In having mentioned the difficulties I have encountered on the setiQuest.org website, I had suggested the idea of trying to convert such data to purely ASCII text format, in order to try to greatly simplify such access for amateur analysis. I have been able to open the files using a freeware version of a hex editor suggested by jrseti, and I do genuinely understand his reasons for preferring that I accustom myself to the binary format presently available. However, after looking at the considerable complexity of the data formats in hex binary, I am still very much of the view that converting the data to ASCII, purely apart from any increased storage requirements, could only aid amateur experimentation with the data. Also, the package github.com which was mentioned for use in trying to create a "fork" of such data onto the PC of an amateur seeking to experiment with it, is actually a fairly sophisticated package, requiring an equally fairly advanced level of technical experience and perspective.

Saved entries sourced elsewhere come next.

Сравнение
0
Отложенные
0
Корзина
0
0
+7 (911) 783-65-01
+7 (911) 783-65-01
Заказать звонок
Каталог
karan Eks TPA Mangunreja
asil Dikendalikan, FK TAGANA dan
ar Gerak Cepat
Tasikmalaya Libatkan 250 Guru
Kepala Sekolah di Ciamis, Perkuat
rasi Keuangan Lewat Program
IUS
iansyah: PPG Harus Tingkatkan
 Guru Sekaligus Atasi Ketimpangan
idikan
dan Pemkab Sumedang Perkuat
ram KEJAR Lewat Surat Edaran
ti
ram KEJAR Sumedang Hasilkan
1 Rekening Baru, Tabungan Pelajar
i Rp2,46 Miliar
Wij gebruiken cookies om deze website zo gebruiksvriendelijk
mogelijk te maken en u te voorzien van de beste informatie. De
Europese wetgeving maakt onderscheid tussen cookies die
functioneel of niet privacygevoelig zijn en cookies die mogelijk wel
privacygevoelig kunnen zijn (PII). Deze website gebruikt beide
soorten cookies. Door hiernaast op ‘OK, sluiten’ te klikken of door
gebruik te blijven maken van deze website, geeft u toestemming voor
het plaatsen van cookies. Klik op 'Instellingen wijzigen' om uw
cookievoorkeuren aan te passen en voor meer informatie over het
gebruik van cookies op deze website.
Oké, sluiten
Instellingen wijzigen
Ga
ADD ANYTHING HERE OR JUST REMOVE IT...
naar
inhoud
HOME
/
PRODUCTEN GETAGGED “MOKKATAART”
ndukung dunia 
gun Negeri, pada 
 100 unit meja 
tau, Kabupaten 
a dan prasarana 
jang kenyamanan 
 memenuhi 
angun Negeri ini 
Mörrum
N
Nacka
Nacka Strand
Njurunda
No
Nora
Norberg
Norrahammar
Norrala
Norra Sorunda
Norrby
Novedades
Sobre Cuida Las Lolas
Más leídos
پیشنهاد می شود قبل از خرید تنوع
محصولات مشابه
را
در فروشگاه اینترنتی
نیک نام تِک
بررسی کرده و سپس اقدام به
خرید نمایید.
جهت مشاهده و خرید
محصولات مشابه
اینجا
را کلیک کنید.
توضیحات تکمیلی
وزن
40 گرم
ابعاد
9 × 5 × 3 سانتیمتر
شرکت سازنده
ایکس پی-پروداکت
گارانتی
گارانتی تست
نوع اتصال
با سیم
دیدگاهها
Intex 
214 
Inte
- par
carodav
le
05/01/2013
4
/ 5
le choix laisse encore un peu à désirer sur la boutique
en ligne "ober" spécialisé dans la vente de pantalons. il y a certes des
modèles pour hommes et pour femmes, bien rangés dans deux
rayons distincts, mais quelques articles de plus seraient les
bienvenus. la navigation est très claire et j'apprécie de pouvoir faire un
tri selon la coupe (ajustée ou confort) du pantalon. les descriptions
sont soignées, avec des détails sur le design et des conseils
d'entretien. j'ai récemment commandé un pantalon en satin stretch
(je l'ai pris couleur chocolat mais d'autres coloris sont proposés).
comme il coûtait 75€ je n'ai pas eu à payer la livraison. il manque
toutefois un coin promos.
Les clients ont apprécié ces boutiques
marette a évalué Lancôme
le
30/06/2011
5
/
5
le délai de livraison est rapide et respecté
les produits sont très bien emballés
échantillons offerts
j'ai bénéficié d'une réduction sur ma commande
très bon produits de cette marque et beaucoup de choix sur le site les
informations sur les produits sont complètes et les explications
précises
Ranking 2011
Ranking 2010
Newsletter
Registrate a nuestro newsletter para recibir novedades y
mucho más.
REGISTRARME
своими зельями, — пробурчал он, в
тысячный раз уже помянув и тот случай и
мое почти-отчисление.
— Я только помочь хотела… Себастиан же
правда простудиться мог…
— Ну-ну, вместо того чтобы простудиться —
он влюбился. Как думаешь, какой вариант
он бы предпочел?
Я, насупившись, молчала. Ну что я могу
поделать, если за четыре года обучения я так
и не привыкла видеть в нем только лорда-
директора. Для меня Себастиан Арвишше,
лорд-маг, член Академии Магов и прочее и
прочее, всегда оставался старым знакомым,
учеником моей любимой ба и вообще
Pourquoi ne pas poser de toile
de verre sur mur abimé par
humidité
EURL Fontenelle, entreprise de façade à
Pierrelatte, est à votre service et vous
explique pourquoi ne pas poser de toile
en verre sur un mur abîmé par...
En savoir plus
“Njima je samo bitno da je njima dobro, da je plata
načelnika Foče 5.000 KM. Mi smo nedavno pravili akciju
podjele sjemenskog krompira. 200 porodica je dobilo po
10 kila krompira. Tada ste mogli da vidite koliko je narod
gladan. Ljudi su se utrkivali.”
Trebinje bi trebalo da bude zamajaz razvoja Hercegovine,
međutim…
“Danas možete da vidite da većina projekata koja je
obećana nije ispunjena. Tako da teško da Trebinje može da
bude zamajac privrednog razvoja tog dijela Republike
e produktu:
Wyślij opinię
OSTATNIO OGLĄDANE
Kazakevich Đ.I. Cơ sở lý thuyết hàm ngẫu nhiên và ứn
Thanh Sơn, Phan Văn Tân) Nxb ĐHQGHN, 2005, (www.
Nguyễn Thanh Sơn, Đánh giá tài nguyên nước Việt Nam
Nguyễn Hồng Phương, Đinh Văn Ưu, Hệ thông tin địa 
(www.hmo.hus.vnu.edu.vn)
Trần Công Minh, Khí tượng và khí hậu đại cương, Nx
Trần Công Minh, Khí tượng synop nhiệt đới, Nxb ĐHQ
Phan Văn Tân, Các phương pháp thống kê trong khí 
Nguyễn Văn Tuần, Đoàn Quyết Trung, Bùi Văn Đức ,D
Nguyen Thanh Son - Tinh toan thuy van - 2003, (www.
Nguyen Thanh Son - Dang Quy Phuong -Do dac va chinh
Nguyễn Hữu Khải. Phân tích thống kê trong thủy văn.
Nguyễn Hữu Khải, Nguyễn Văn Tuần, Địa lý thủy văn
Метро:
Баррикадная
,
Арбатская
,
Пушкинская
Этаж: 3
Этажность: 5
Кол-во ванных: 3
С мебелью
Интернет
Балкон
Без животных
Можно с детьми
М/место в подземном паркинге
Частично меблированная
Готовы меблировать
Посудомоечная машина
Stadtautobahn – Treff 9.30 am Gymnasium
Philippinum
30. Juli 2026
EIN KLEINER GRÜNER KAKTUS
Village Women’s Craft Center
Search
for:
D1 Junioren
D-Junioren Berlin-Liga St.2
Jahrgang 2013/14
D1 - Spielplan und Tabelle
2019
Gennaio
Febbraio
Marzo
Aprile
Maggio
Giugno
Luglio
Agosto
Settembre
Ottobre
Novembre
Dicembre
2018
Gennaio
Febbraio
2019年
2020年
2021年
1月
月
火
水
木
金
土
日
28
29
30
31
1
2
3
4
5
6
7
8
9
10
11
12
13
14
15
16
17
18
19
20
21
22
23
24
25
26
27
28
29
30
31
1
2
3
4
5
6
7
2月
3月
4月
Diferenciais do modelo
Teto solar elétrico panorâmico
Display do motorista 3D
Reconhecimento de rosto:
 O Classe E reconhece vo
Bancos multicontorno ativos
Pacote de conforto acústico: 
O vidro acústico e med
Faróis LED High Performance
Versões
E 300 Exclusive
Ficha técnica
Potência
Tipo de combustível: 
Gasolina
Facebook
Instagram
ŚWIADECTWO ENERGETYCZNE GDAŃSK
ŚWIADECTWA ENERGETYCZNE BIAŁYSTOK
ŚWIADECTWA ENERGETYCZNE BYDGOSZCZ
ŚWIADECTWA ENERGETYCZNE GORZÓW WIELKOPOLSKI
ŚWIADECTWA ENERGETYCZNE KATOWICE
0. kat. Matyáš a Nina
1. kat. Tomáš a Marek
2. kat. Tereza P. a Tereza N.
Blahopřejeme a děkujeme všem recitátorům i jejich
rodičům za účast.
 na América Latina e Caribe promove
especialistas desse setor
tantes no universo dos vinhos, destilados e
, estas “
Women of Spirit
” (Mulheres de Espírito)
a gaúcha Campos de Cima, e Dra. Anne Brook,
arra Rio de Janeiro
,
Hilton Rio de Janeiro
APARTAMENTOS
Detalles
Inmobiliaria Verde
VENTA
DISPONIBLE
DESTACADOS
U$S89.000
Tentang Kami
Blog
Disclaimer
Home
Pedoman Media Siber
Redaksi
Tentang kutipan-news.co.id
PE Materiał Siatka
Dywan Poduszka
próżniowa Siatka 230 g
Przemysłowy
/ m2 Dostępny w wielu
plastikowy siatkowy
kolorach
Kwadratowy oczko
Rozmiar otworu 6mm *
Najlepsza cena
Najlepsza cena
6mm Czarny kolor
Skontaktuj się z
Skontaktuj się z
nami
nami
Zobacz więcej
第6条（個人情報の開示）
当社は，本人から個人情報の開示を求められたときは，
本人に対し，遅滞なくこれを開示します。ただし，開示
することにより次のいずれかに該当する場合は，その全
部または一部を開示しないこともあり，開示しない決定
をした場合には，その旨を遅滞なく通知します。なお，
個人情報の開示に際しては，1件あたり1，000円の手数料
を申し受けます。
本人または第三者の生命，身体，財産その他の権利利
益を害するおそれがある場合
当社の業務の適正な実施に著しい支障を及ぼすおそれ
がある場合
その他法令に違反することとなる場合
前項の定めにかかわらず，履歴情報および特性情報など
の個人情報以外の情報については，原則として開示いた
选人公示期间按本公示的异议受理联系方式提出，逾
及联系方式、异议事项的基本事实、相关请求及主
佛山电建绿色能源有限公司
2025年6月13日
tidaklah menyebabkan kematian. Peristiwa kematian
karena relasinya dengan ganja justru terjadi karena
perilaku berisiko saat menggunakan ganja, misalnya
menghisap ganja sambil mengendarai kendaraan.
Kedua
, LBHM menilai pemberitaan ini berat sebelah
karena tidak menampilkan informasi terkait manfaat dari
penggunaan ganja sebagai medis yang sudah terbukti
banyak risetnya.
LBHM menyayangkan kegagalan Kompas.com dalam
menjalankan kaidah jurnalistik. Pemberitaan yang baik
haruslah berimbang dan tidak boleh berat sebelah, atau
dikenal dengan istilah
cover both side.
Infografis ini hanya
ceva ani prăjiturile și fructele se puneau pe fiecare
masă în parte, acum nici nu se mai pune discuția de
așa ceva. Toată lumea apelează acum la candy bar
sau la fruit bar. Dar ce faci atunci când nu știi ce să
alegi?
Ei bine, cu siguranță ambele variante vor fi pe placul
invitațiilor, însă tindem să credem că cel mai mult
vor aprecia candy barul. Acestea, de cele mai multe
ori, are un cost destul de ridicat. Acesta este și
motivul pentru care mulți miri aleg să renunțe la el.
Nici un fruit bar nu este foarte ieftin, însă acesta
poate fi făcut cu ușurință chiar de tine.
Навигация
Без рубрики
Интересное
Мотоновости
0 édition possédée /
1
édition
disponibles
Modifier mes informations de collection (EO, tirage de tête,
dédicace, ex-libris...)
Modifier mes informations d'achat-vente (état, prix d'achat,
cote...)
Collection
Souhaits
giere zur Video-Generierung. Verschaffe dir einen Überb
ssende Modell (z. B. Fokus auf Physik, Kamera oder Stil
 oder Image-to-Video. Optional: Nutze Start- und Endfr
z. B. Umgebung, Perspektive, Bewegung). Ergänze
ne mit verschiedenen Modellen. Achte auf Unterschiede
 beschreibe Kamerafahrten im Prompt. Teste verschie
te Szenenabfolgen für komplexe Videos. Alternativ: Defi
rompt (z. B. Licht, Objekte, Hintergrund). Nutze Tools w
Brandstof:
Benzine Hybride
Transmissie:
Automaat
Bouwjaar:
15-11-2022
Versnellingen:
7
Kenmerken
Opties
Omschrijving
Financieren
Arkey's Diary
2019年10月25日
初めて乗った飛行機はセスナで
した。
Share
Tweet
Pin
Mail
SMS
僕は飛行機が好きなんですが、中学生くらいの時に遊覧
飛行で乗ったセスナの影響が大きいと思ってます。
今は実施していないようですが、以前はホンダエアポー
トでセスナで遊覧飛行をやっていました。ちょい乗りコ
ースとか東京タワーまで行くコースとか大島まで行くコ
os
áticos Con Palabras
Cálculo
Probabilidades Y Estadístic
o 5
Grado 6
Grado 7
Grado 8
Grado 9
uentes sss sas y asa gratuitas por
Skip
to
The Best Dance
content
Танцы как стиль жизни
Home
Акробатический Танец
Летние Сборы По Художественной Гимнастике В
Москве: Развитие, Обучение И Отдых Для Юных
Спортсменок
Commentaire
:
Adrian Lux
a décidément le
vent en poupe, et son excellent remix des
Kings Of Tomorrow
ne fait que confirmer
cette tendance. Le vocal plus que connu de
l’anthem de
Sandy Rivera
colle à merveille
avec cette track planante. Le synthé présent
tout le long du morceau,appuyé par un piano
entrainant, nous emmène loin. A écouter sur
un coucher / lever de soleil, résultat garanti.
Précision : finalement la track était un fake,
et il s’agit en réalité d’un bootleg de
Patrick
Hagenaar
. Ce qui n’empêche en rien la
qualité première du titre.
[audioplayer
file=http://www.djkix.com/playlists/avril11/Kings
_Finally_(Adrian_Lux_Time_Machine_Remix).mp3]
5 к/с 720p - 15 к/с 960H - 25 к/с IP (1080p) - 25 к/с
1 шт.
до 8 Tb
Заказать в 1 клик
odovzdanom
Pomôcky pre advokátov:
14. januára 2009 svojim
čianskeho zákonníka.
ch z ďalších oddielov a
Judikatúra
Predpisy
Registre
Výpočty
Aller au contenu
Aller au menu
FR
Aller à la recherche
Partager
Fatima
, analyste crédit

While I will certainly make every effort to do as jrseti suggests, and try to use the binary format, I would merely point out that the file sizes of up to some 1.9-2.0 Gbytes are extremely large. They take an extremely long time to download, even on a broadband cable-TV connection, up to some 20-30 mins each; further, their size, I expect, would greatly tax many scientific software packages I have envisioned using to try to analyze them. I am very much aware of freeware software for both splitting and joining files, that, in my view, could potentially allow such files to be broken up for website download, making them of a reasonable, and relatively manageable size, and thus far more tractable for use with most spreadsheet-based signal, time series, and/or data analysis software.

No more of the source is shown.